All these approaches are different formal ways of capturing the same intuitive notion of a (statistically) "smooth" fitness landscape: it is easy to evolve by natural selection if better genotypes are found in the mutational "neighborhood" of the good genotypes. Another way of expressing this result is that adaptations are possible if improvement can be achieved in a cumulative or stepwise fashion.

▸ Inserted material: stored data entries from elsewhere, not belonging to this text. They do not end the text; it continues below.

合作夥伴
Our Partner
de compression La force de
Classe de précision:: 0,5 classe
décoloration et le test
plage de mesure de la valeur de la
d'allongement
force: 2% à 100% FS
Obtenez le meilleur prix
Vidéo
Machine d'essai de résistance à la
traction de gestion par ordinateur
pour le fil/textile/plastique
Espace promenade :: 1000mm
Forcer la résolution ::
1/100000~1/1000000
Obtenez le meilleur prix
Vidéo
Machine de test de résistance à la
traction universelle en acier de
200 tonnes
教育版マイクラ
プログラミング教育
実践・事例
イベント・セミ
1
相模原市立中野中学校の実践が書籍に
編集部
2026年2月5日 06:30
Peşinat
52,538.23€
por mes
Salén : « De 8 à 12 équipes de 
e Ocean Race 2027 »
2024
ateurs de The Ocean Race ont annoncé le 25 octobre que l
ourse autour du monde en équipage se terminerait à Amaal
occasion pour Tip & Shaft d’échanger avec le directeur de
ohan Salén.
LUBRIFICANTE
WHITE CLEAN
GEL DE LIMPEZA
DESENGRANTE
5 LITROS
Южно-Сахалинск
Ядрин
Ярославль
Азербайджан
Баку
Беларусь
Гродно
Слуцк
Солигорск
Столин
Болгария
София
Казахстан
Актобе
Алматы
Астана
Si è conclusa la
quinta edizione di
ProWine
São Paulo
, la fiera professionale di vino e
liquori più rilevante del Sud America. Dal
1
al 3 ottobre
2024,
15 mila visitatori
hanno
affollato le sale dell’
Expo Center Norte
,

But what are the structural features that make stepwise improvement possible? The key feature is that, on average, further improvements in one part of the system must not compromise past achievements. This is the essence of the so-called "building block hypothesis" to explain the performance of genetic algorithms (Holland, 1992; Forrest and Mitchell, 1993). Independent functions shall be coded independently so that the improvement of each function can be realized with minimal interference with other already optimized functions. Pleiotropy cannot be wholly "universal" (Wright, 1968), but must be limited for many mutations. A primary problem for complex adaptation is how to avoid unbounded pleiotropy in the face of the combinatorial explosion in the number of possible interactions between parts. This is accomplished by modularity, which underlies many of the explanations of complex adaptations offered by biologists.